* Task material:
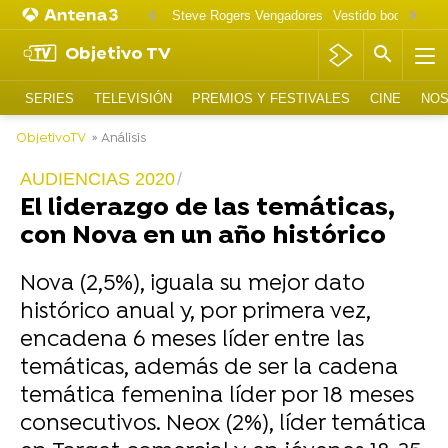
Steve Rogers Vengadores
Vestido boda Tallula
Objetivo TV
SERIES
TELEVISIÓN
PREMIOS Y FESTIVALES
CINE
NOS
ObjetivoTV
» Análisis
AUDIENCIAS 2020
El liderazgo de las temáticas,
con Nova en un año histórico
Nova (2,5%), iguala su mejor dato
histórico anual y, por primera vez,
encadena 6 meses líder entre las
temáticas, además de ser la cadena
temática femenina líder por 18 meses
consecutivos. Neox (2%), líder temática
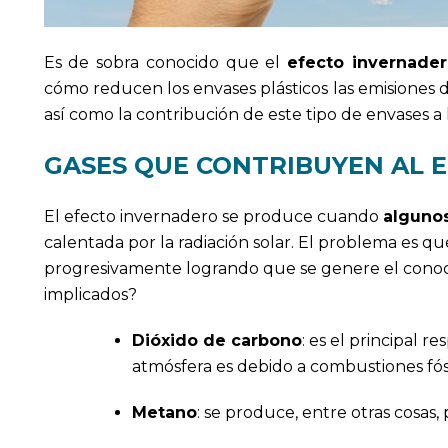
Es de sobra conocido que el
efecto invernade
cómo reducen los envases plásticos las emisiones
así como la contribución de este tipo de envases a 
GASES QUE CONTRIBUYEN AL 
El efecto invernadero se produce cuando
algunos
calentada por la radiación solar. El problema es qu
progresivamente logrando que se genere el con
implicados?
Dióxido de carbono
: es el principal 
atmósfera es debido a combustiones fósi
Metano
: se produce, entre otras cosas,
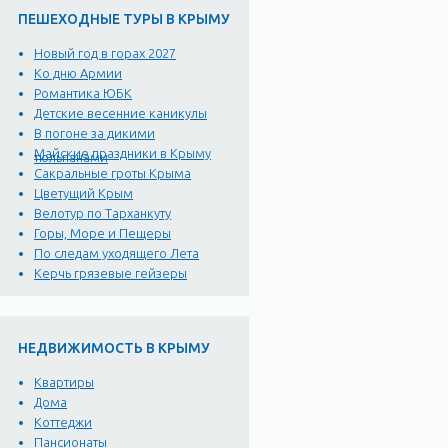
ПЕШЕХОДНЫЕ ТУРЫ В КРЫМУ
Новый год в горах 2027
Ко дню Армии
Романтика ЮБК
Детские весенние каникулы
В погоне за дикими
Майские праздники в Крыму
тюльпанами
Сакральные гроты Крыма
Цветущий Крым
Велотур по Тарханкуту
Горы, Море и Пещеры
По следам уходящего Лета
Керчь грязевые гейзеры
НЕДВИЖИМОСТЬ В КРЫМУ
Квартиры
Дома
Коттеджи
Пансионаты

* Work required: All entries are to be retyped exactly. Omit any embedded images.

* Worked solution:
Steve Rogers Vengadores
Vestido boda Tallula
Objetivo TV
SERIES
TELEVISIÓN
PREMIOS Y FESTIVALES
CINE
NOS
ObjetivoTV
» Análisis
AUDIENCIAS 2020
El liderazgo de las temáticas,
con Nova en un año histórico
Nova (2,5%), iguala su mejor dato
histórico anual y, por primera vez,
encadena 6 meses líder entre las
temáticas, además de ser la cadena
temática femenina líder por 18 meses
consecutivos. Neox (2%), líder temática
Es de sobra conocido que el
efecto invernade
cómo reducen los envases plásticos las emisiones
así como la contribución de este tipo de envases a 
GASES QUE CONTRIBUYEN AL 
El efecto invernadero se produce cuando
algunos
calentada por la radiación solar. El problema es qu
progresivamente logrando que se genere el con
implicados?
Dióxido de carbono
: es el principal 
atmósfera es debido a combustiones fósi
Metano
: se produce, entre otras cosas,
ПЕШЕХОДНЫЕ ТУРЫ В КРЫМУ
Новый год в горах 2027
Ко дню Армии
Романтика ЮБК
Детские весенние каникулы
В погоне за дикими
Майские праздники в Крыму
тюльпанами
Сакральные гроты Крыма
Цветущий Крым
Велотур по Тарханкуту
Горы, Море и Пещеры
По следам уходящего Лета
Керчь грязевые гейзеры
НЕДВИЖИМОСТЬ В КРЫМУ
Квартиры
Дома
Коттеджи
Пансионаты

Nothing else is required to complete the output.